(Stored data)
-- Opening Marker --

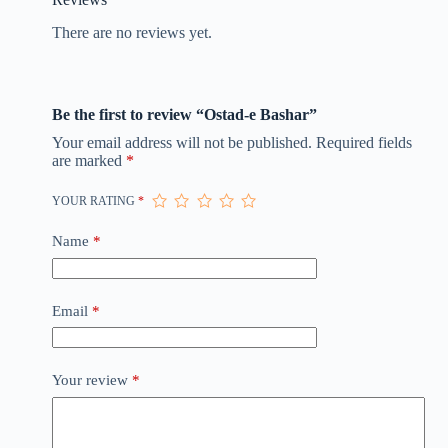
There are no reviews yet.
Be the first to review “Ostad-e Bashar”
Your email address will not be published.
Required fields
are marked
*
YOUR RATING
*
Name
*
Email
*
Your review
*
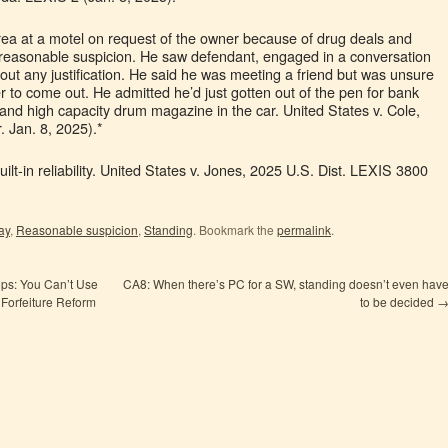
 area at a motel on request of the owner because of drug deals and
d reasonable suspicion. He saw defendant, engaged in a conversation
ut any justification. He said he was meeting a friend but was unsure
r to come out. He admitted he’d just gotten out of the pen for bank
 and high capacity drum magazine in the car. United States v. Cole,
 Jan. 8, 2025).*
ilt-in reliability. United States v. Jones, 2025 U.S. Dist. LEXIS 3800
ay
,
Reasonable suspicion
,
Standing
. Bookmark the
permalink
.
s: You Can’t Use
CA8: When there’s PC for a SW, standing doesn’t even hav
 Forfeiture Reform
to be decided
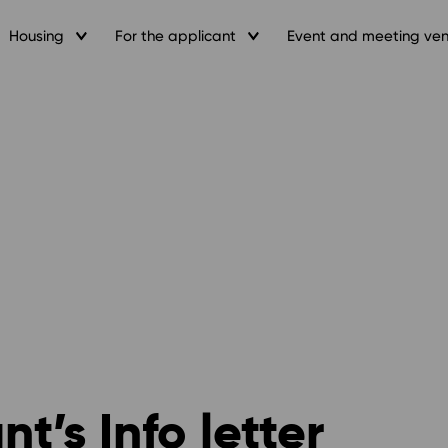
Housing
For the applicant
Event and meeting ve
’s Info letter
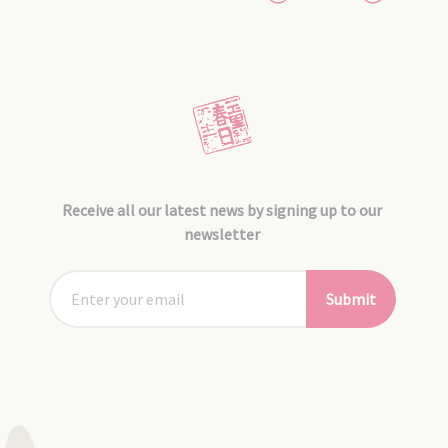
Receive all our latest news by signing up to our
newsletter
Submit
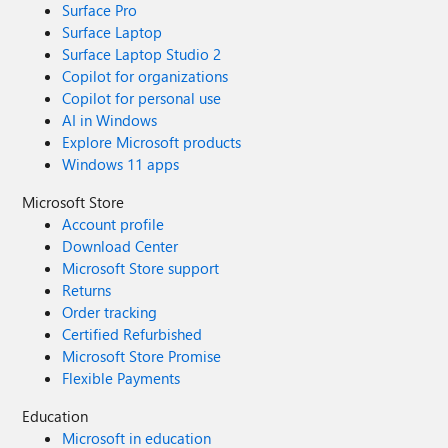
Surface Pro
Surface Laptop
Surface Laptop Studio 2
Copilot for organizations
Copilot for personal use
AI in Windows
Explore Microsoft products
Windows 11 apps
Microsoft Store
Account profile
Download Center
Microsoft Store support
Returns
Order tracking
Certified Refurbished
Microsoft Store Promise
Flexible Payments
Education
Microsoft in education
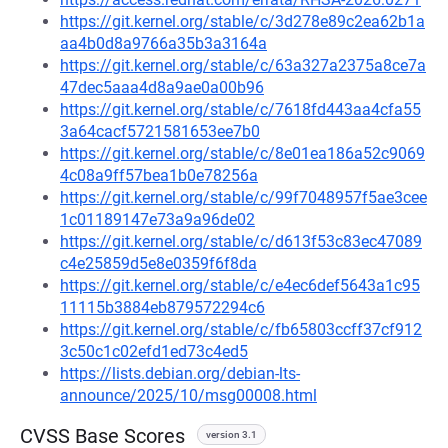
https://git.kernel.org/stable/c/3d278e89c2ea62b1a
aa4b0d8a9766a35b3a3164a
https://git.kernel.org/stable/c/63a327a2375a8ce7a
47dec5aaa4d8a9ae0a00b96
https://git.kernel.org/stable/c/7618fd443aa4cfa55
3a64cacf5721581653ee7b0
https://git.kernel.org/stable/c/8e01ea186a52c9069
4c08a9ff57bea1b0e78256a
https://git.kernel.org/stable/c/99f7048957f5ae3cee
1c01189147e73a9a96de02
https://git.kernel.org/stable/c/d613f53c83ec47089
c4e25859d5e8e0359f6f8da
https://git.kernel.org/stable/c/e4ec6def5643a1c95
11115b3884eb879572294c6
https://git.kernel.org/stable/c/fb65803ccff37cf912
3c50c1c02efd1ed73c4ed5
https://lists.debian.org/debian-lts-
announce/2025/10/msg00008.html
CVSS Base Scores
version 3.1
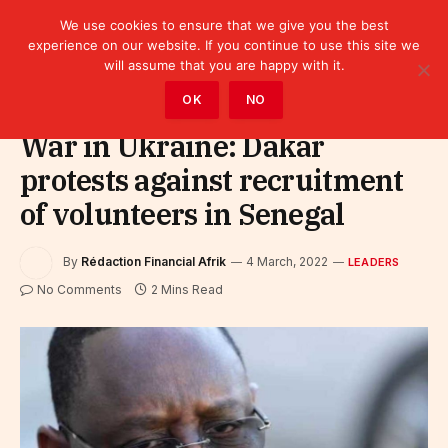
We use cookies to ensure that we give you the best
experience on our website. If you continue to use this site we
will assume that you are happy with it.
Home
»
Leaders
OK
NO
War in Ukraine: Dakar
protests against recruitment
of volunteers in Senegal
By
Rédaction Financial Afrik
4 March, 2022
LEADERS
No Comments
2 Mins Read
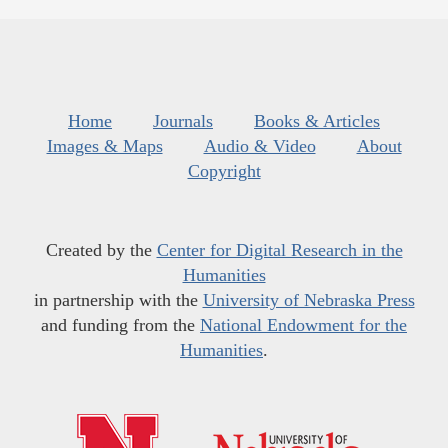
Home
Journals
Books & Articles
Images & Maps
Audio & Video
About
Copyright
Created by the
Center for Digital Research in the
Humanities
in partnership with the
University of Nebraska Press
and funding from the
National Endowment for the
Humanities
.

-- Closing Marker --

Could you reproduce, exactly as written, the lines running from the one with "Images & Maps" to the end of the entries above?

Images & Maps
Audio & Video
About
Copyright
Created by the
Center for Digital Research in the
Humanities
in partnership with the
University of Nebraska Press
and funding from the
National Endowment for the
Humanities
.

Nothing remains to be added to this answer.